Blues guitar playing might as well be divided into two eras: B.B.B. (before B.B.) and A.B.B. (after B.B.). The guitar had shifting roles within blues music, first as the lone, often out-of-tune accompaniment to the guttural singing of Robert Johnson or Son House. The guitar took a backseat once the blues went urban, providing a rhythmic backing to the louder horn arrangements. The advent of the electric guitar meant the instrument could again be heard, but still blues music didn’t quite know what to do with it. B.B. King didn’t invent the blues guitar solo, but he helped develop it into a new kind of art form. More virtuosic blues guitarists like Buddy Guy, Eric Clapton, Stevie Ray Vaughan, Joe Bonamassa, and countless others are indebted to B.B. King’s innovations and particular style of play.
B.B. employed string bends and vibrato to emotional effect, alternating between fast runs through several notes to holding out the long ones even longer than you expected. The opening solo on his biggest hit, “The Thrill Is Gone,” is a perfect example of his technique. A great blues singer in his own right, B.B.’s guitar playing was like having a second vocal part, gliding naturally between notes that evoked a singing voice. His guitar had a name, Lucille, and her role was so critical that B.B. King was really a duet act.

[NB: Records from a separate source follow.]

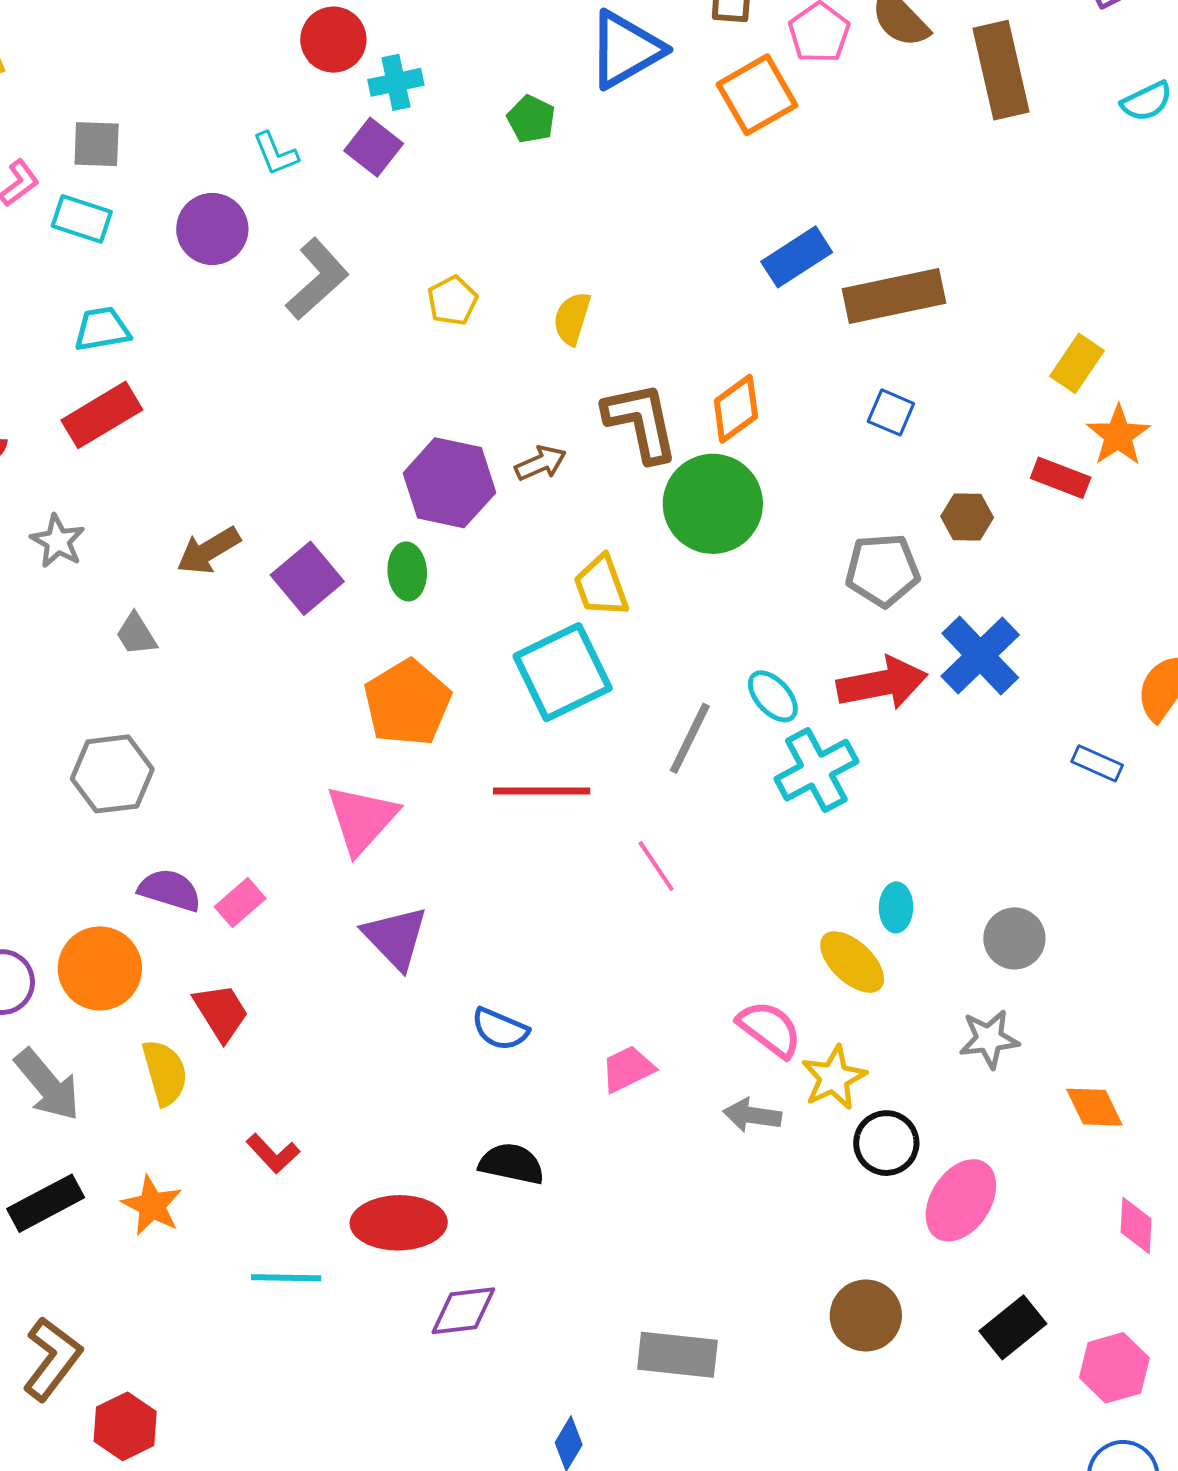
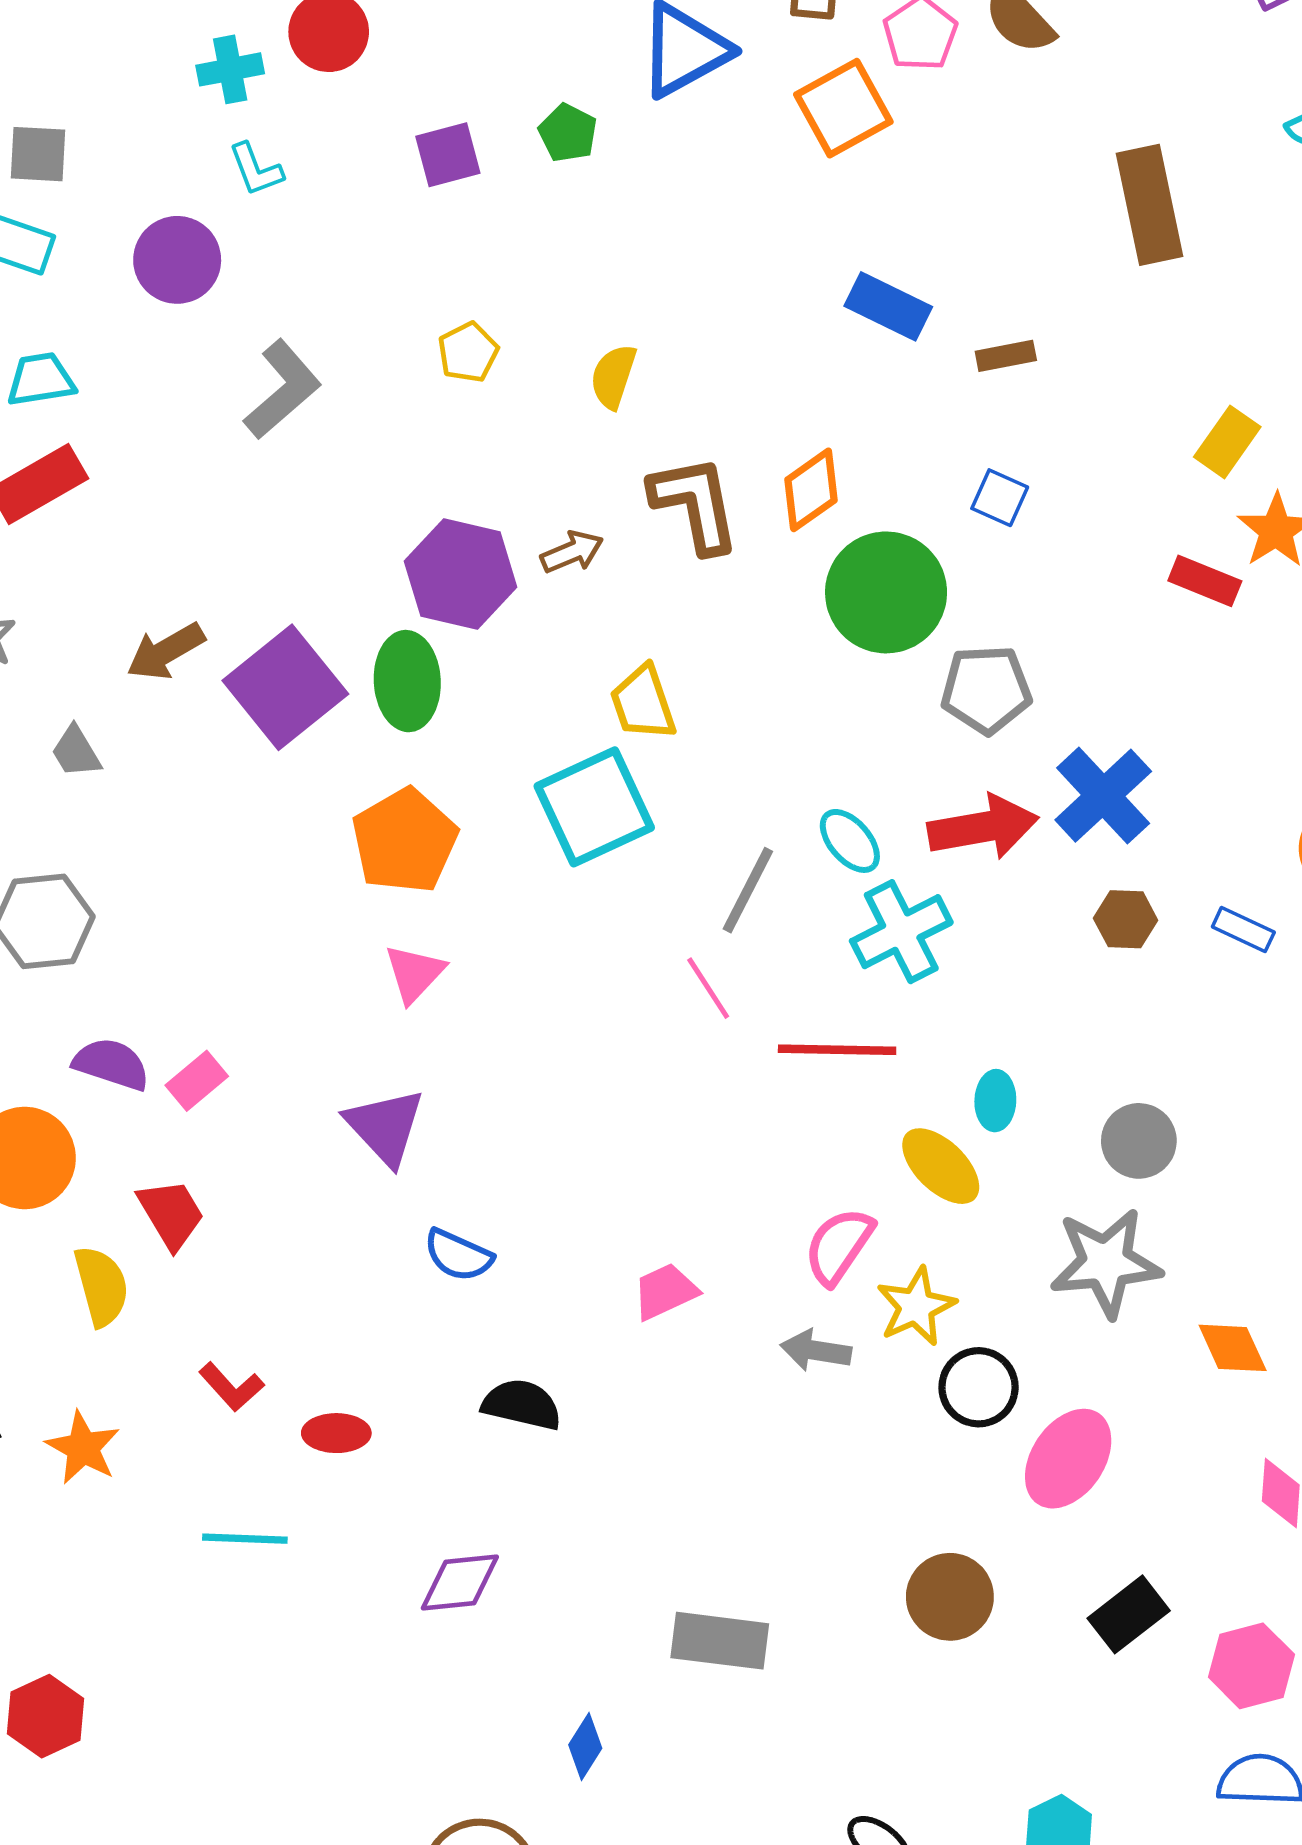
brown rectangle: (1001, 70) -> (1149, 205), moved
cyan cross: (396, 82) -> (230, 69), moved
purple square: (374, 147) -> (448, 155), moved, turned 36
blue rectangle: (797, 257) -> (888, 306), turned 58
gray L-shape: (317, 279) -> (282, 389), moved
brown rectangle: (894, 296) -> (1006, 356), size x0.5
green circle: (713, 504) -> (886, 592), moved
brown hexagon: (967, 517) -> (1126, 919), moved
green ellipse: (407, 571) -> (407, 681), size x1.4
purple square: (307, 578) -> (285, 687), size x1.4
red line: (542, 791) -> (837, 1050), moved
pink triangle: (362, 819) -> (414, 973), moved, size x0.7
pink line: (656, 866) -> (708, 988), moved
blue semicircle: (500, 1029) -> (458, 1255), moved
pink semicircle: (770, 1029) -> (839, 1246), turned -94
gray star: (989, 1039) -> (1106, 1263), size x1.5
red ellipse: (399, 1223) -> (336, 1433), moved, size x0.6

In verses, B.B. would respond to his own vocals with short parallel licks in the pauses, a call-and-response between himself and his Lucille. Rarely did they talk over one another. Listen closely enough, and you’d start to hear Lucille talking back to B.B.

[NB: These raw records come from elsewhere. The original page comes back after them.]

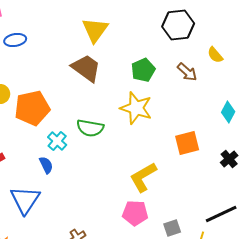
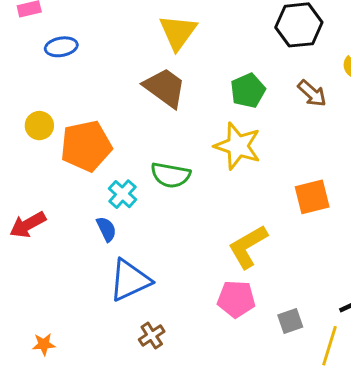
blue triangle: (25, 200) -> (130, 280), moved, turned 32

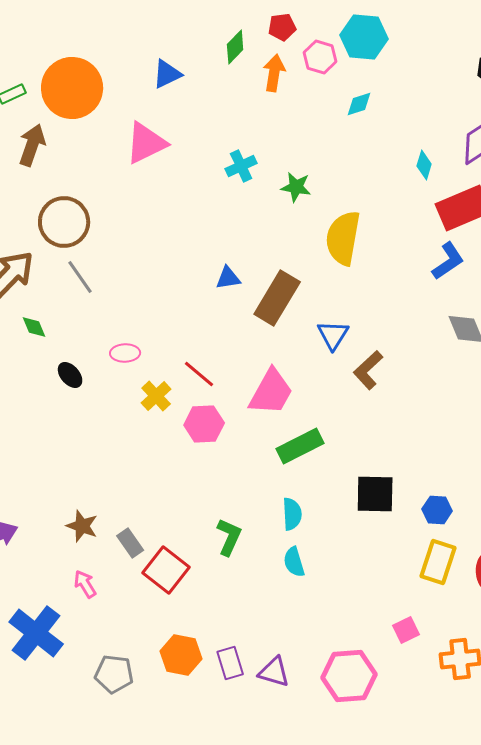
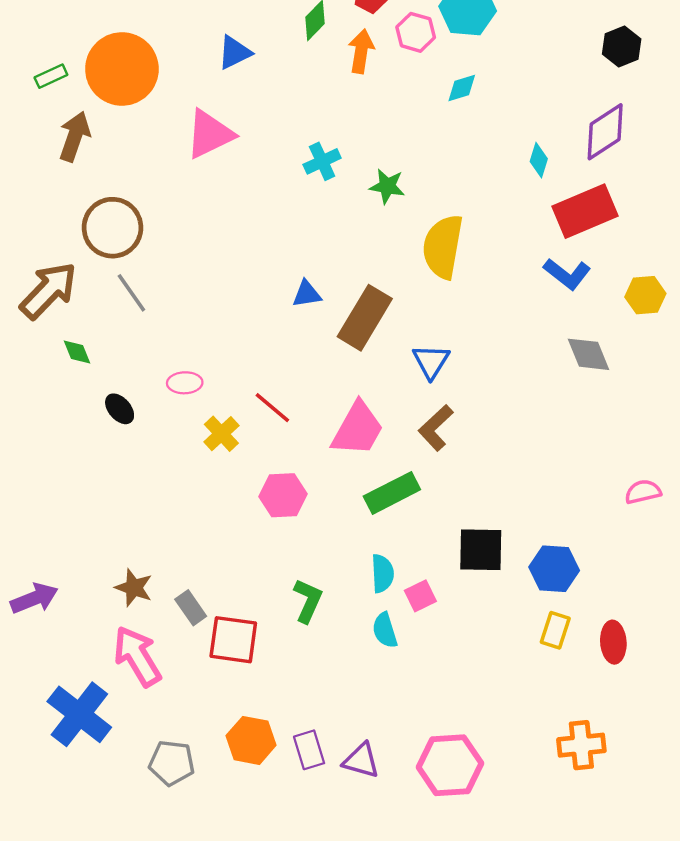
blue L-shape: (448, 261) -> (567, 274), turned 72
brown L-shape: (368, 370) -> (436, 428), moved
pink hexagon: (204, 424) -> (283, 495), moved
blue hexagon: (437, 510) -> (554, 569), size x1.4
yellow rectangle: (438, 562) -> (555, 630), size x0.7
red square: (166, 570) -> (233, 640), turned -30
pink arrow: (85, 584) -> (137, 656), size x1.8
pink square: (406, 630) -> (420, 596), moved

“Every day,” he would sing. “Yeah?” Lucille would seem to respond in the second of space before the next line. “Every day I have the blues,” he’d continue. “Tell me more about it, Blues Boy,” she’d shoot back. “When you see me worried baby, ‘cause it’s you I hate to lose,” he’d finish. “You’d know I’d never leave you, B.B,” Lucille would reassure him.

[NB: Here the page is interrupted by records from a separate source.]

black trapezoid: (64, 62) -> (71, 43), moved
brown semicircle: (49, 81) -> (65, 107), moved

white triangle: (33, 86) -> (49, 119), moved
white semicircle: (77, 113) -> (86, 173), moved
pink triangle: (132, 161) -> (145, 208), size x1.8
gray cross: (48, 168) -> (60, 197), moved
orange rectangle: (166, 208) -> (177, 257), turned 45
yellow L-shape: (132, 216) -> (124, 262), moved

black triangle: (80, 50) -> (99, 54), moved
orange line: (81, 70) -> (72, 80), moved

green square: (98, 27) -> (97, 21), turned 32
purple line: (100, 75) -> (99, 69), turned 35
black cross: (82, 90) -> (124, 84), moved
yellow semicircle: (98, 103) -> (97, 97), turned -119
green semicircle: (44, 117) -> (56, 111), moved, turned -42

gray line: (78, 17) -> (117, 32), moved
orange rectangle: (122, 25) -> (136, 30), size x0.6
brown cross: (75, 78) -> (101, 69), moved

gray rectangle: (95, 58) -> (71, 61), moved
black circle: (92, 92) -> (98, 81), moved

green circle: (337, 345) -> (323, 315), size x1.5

After a couple verses and choruses, it was Lucille’s time to shine. There was an open secret to how he created the B.B. King sound on his guitar solos. In a typical 12-bar blues song, say in the key of A major, the chord progression would go as follows: A, D, A, E, D, A. For a “happy” blues sound, a guitarist might play his solos in the A major pentatonic scale. For a “sad” blues sound, he’d play in the A minor pentatonic scale. What B.B. did was combine the two keys in one song, playing on the major pentatonic on the I chord (in our example, the A chord) while playing the minor pentatonic on the IV and V chords (D and E).
The result was a guitar solo that rode the line between brightness and pathos, and it gave B.B. a sound all of his own. It’s a part of what made him so accessible to wider audiences, black and white, and gave him the long touring career that sustained him long after blues music stopped selling in big numbers in record stores.
There was a sense of humor behind B.B.’s lyrics, the subject of whom was almost always a man tortured by all those women he loved so much. One of my favorites, no doubt "problematic" by today’s standards but clever just the same: “I gave you a brand new Ford / But you said ‘I want a Cadillac’ / I bought you a ten-dollar dinner / And you said ‘Thanks for the snack’ / I let you live in my penthouse / You said it was just a shack / I gave you seven children / And now you wanna give ‘em back!”